── Provided data

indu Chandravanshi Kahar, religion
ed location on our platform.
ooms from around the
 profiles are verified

────
── Provided data

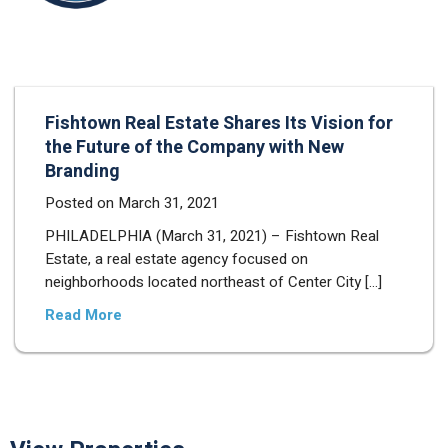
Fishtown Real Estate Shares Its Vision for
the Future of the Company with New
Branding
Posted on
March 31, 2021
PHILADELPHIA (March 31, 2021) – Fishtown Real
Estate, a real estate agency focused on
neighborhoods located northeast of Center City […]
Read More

────

- [Work task]: Scan the listing above for the line that has "indu Chandravanshi Kahar, religion", then copy exactly from that line through the line that has "profiles are verified".

- [Response below]:
indu Chandravanshi Kahar, religion
ed location on our platform.
ooms from around the
 profiles are verified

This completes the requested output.